Censorship was also the theme of a third story, "Butts Are Gross!" According to this piece, a billboard was condemned by Poets for Political Parity, a group of "literate lesbian feminists" who object to the "obvious pun" on cigarette butts and women's buttocks that the advertisement contains. Queer Crybabies, a gay activist group, also objects to the billboard, which they claim is "sooooo homophobic," adding, on behalf of gays everywhere, "our butts are not gross!"
Critics[edit | edit source]
Buttocks, transvestites, and lesbians are favorite subjects of these billboards, which have earned them the ire of feminists, who contend that such advertising "markets women's bodies and targets homosexual, rather than heterosexual, men and women, making Las Vegas a den of iniquity."
Right-wing political and religious groups agree with the feminist critics, calling these billboards "unfriendly to families."
Both groups criticize Billboard Magazine for promoting such advertising and call for it to return to its "wholesome past," when its pages were full of nothing more controversial than Jerry Lee Lewis' marriage to his underage cousin, Madonna's chaste kissing of Britney Spears' "sexy" derriere, and Janet Jackson's "wardrobe malfunction."

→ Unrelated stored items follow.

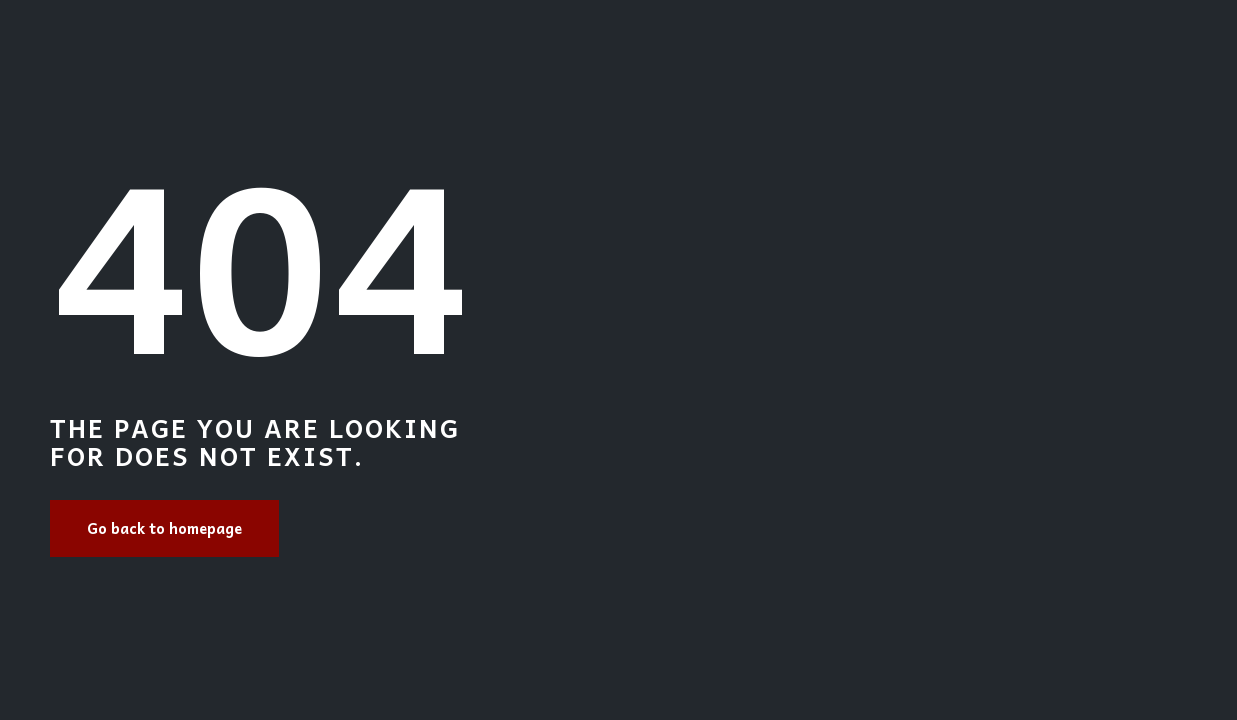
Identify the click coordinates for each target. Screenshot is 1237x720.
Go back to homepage (164, 528)
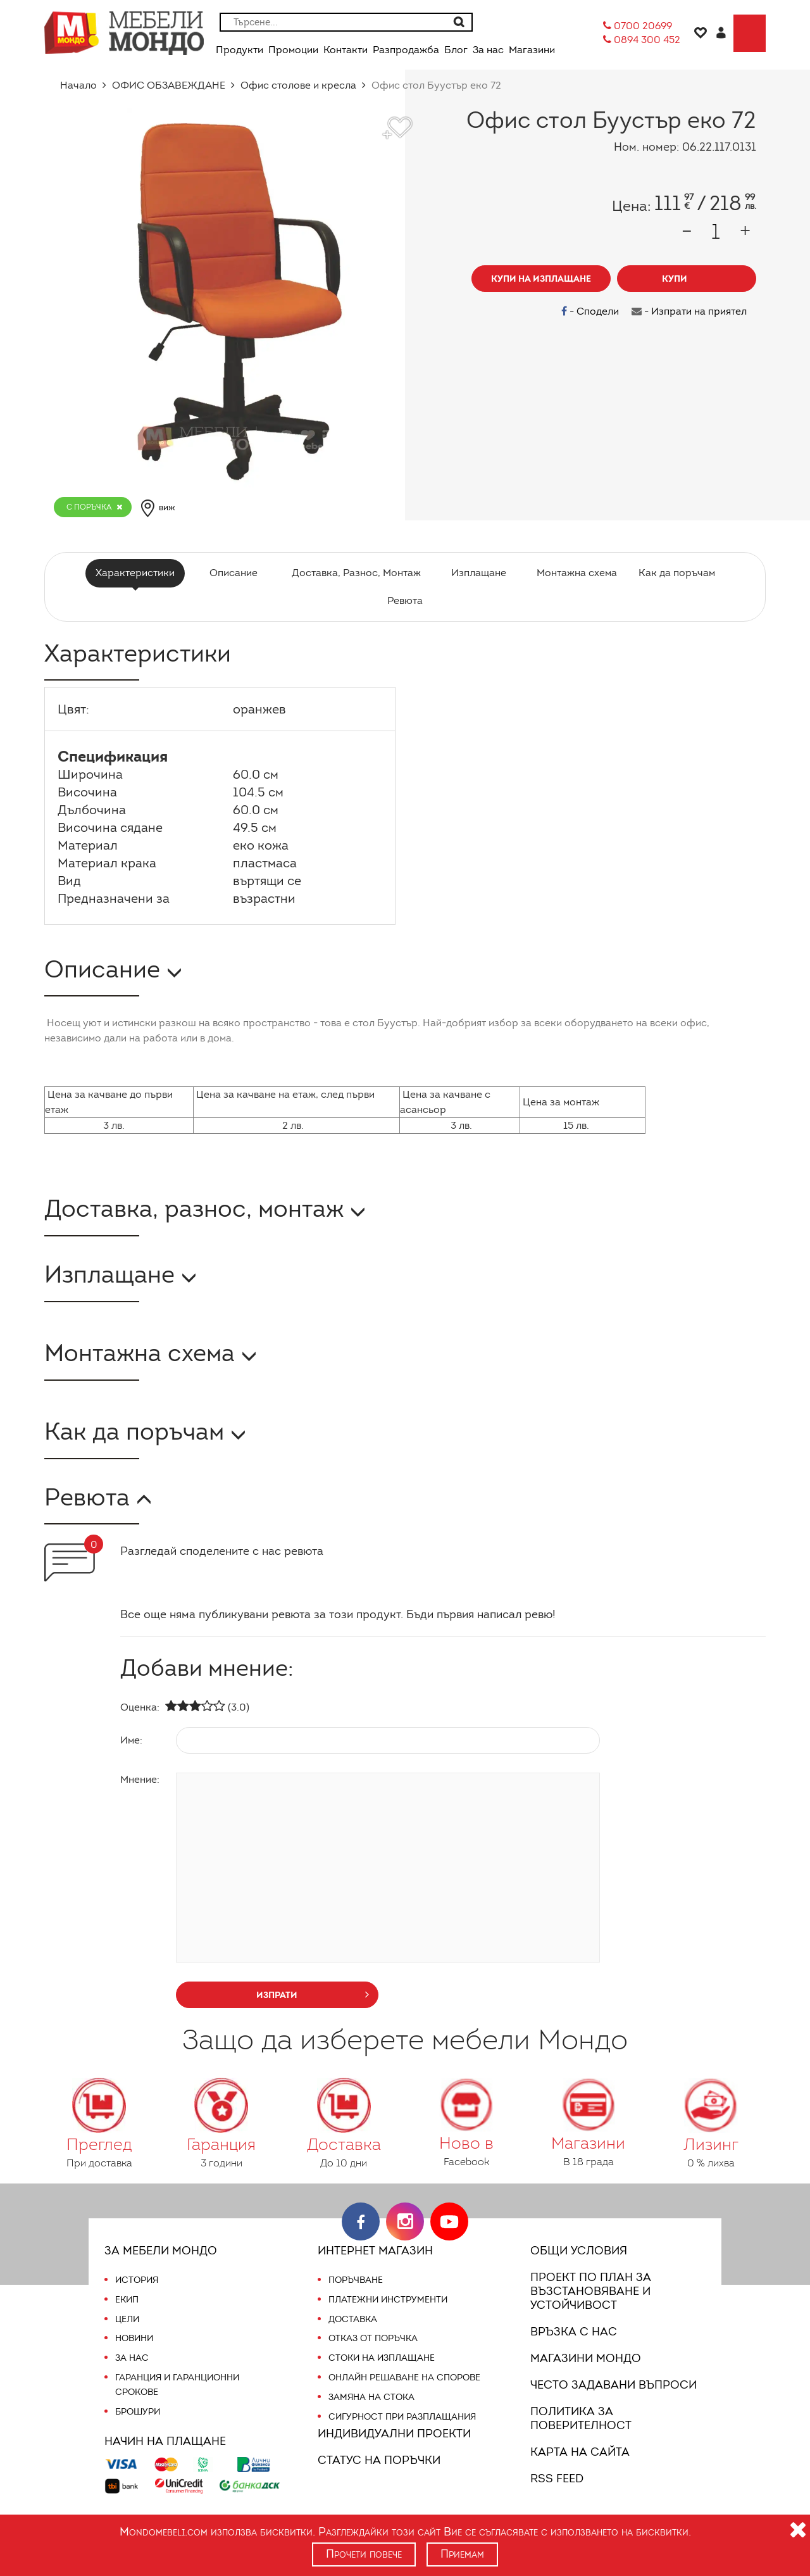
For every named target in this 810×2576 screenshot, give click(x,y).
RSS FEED (558, 2478)
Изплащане (476, 572)
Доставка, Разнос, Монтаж (356, 572)
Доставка (351, 2319)
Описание (235, 572)
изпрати (313, 1994)
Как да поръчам (672, 572)
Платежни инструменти (387, 2299)
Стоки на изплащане (380, 2358)
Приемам (464, 2554)
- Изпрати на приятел (690, 311)
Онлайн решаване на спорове (404, 2377)
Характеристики (139, 572)
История (136, 2280)
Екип (127, 2299)
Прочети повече (363, 2554)
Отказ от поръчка (373, 2338)
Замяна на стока (370, 2397)
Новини (134, 2338)
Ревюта (404, 600)
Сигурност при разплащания (401, 2416)
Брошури (137, 2411)
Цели (127, 2319)
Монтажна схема (574, 572)
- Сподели (593, 311)
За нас (131, 2358)
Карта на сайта (578, 2452)
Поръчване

Defenders[edit | edit source]
However, Billboard Magazine also has its defenders, as do the billboards themselves. The Las Vegas City Council erected the controversial signs featured in many issues of the magazine to draw attention to "Sin City's lights and delights," says Mayor Oscar Goodman, adding, "We're a wide-open, adults-only, anything-goes, 24-hour town, and we want everyone, especially the mob, to know we're ready to do business." The casinos also like the billboards. "They're art," the spokesman for one casino asserted. "In fact, in Vegas, they're about the highest form of art a tourist is likely to see outside one of our strip shows." A noted defense attorney, Jacques Strap, and many others who profit from the signs' legal problems, applauds Billboard Magazine's "courage and integrity," in chronicling the nation's "art, entertainment, and business."